Als ein dröhnender Knall die Luft erfüllte, bäumte Trudis Stute sich auf und wollte ausbrechen, und auch die Reiterin sah sich erschrocken um.

»Das war ein Belagerungsgeschütz! Und ein zweites!«, rief Quirin und zuckte zusammen, als eine weitere Detonation über das Land hallte. »Es sind drei Kanonen! Ziemlich schwere Kaliber, muss ich sagen. Denen kann keine Mauer der Welt lange standhalten.«

Als er sah, dass er Trudi damit erschreckte, versuchte er, sie zu beruhigen. »Immerhin wissen wir jetzt, dass Eure Leute sich noch verteidigen. Und jetzt kommen wir, um mit den Feinden aufzuräumen!« Es klang so selbstgefällig, als wären er und die anderen Reiter Eichenlohs in der Lage, jeden Gegner zu werfen. Im Gegensatz zu ihm wirkte Peter mit einem Mal besorgt. »In wenigen Stunden sind wir vor Kibitzstein. Mir wäre es lieb, Jungfer Trudi, wenn wir Euch vorher bei einem Eurer Nachbarn in Sicherheit bringen könnten.«

»Die meisten Nachbarn stehen nach dem, was wir in Prichsenstadt gehört haben, zusammen mit dem Heer des Bischofs vor unserer Burg, und die, die nicht dabei sind, würden mich dem Bischof ausliefern, um bei ihm gut Wetter zu machen. Da fühle ich mich bei Euch und Euren Männern weitaus sicherer.«

»Meine Mutter würde dich gewiss nicht ausliefern«, wandte Hardwin ein. Dann aber schüttelte er bedauernd den Kopf. Er hatte seine Heimat bereits vor etlichen Monaten verlassen und wusste nicht, was sich in der Zwischenzeit zugetragen hatte.

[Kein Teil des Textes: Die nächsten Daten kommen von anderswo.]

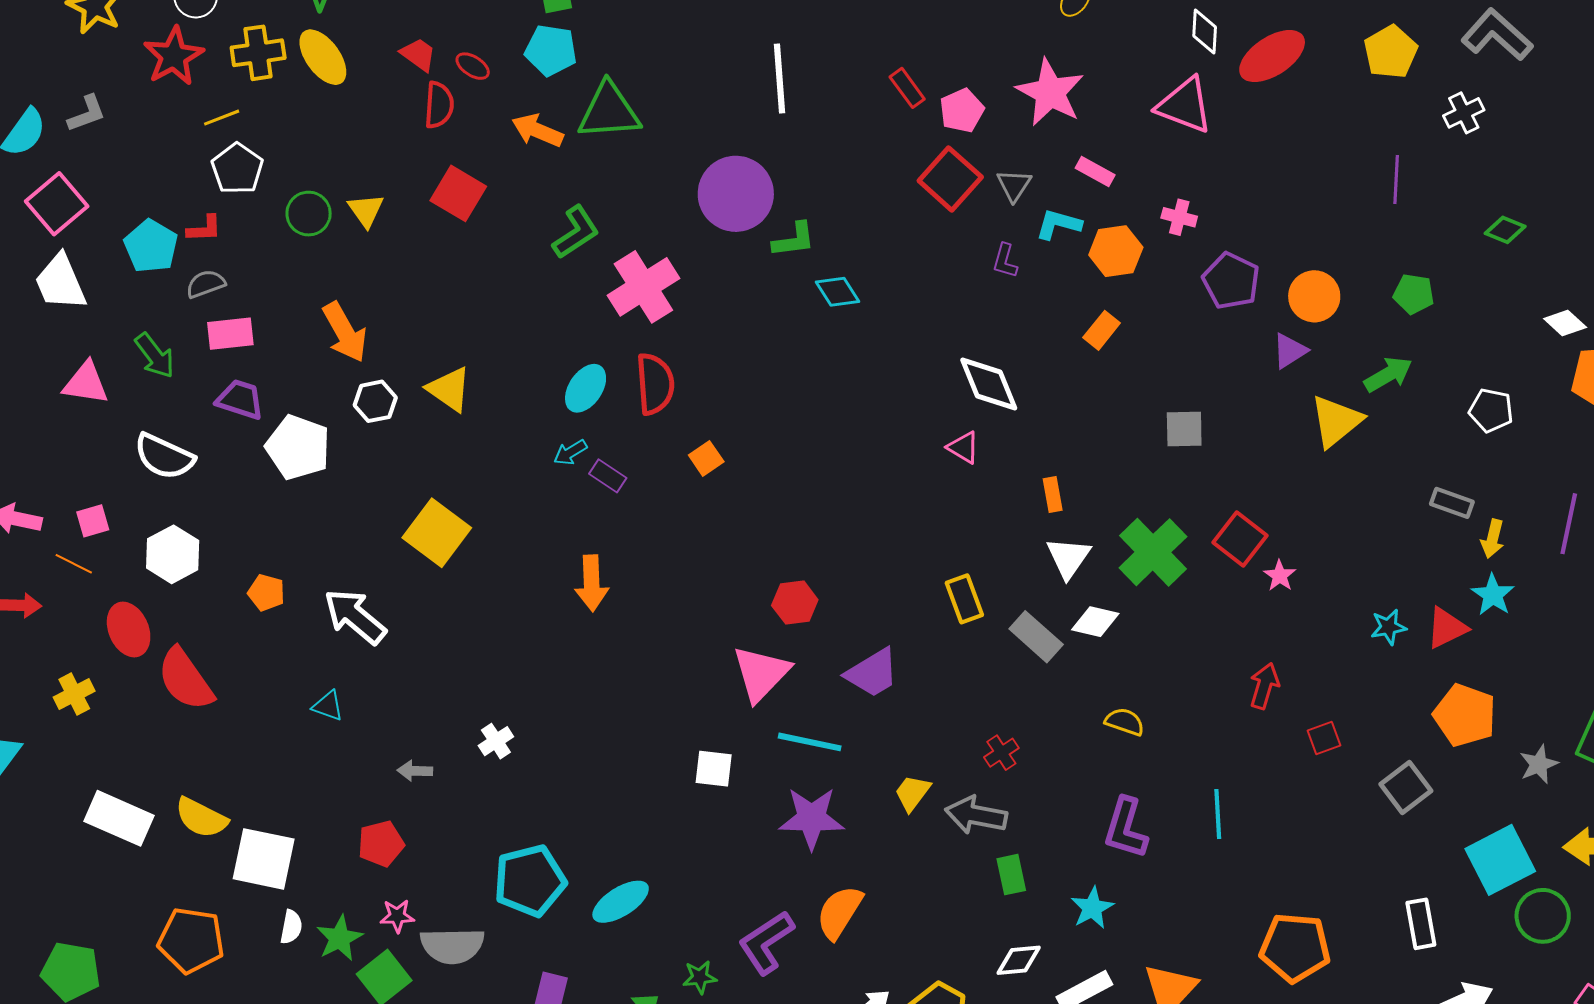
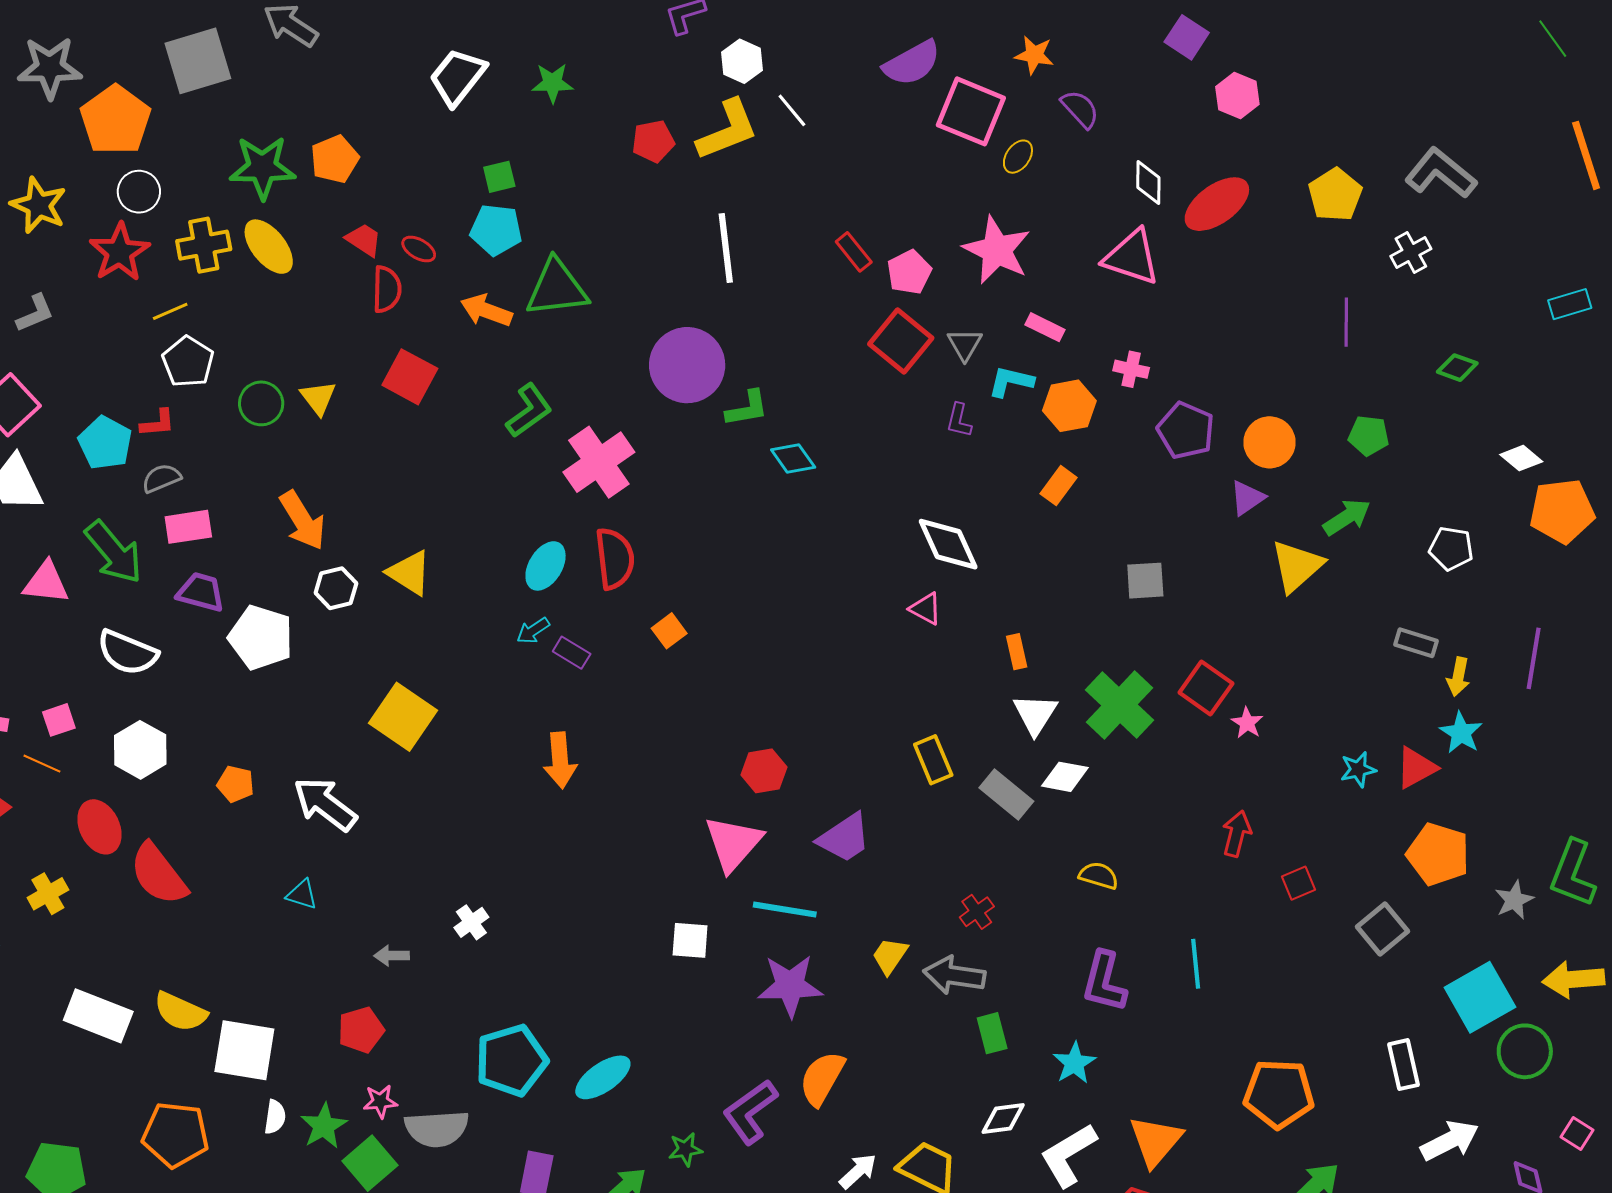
green arrow: (155, 356) -> (114, 552), size x1.4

Vielleicht hatte seine Mutter sich bereits Herrn Gottfried unterwerfen müssen.

»Ich weiß noch etwas Besseres«, sagte er. »Du hast doch Bekannte in Schweinfurt, die dich aufnehmen können!«

Trudi zog den Kopf ein, als er sie an Mariele erinnerte. Wie sie die älteste Tochter ihrer Patentante kannte, würde diese ihr zuerst gründlich den Kopf waschen und sie anschließend so lange in den Keller sperren, bis ihre Mutter oder ihr Bruder sie holen kamen. Außerdem wollte sie nicht fern der Geschehnisse sein, während ihre Familie in Gefahr war.

»Ich komme mit! Sollten die Leute des Bischofs versuchen, Hand an mich zu legen, fliehe ich in die Burg. Wirbelwind trägt ihren Namen zu Recht!« Sie tätschelte die Stute und nannte sie ihre Gute. Das Tier hatte sich wieder beruhigt und schlug von selbst den Weg in die Heimat ein.

Peter streckte die Hand aus, um Trudi aufzuhalten, doch Quirin schüttelte lachend den Kopf. »Lass es! Das schaffst selbst du nicht. Außerdem müssen die Mannen des Bischofs sich erst mit uns herumschlagen, bevor sie an die Jungfer kommen. Wir lassen doch keine Dame gefangen nehmen, die so weit mit uns geritten ist!«

»Da hast du recht!« Eichenloh klopfte seinem Unteranführer vom Sattel aus auf die Schulter und trieb dann seinen Hengst an, um zu Trudi aufzuschließen. Inzwischen meldete ihnen ein etwas leiserer, aber scharfer Ton, dass weiter geschossen wurde. Trudi gab ihrer Stute den Sporn zu fühlen, so dass sie in Galopp fiel, und der gesamte Trupp folgte ihr.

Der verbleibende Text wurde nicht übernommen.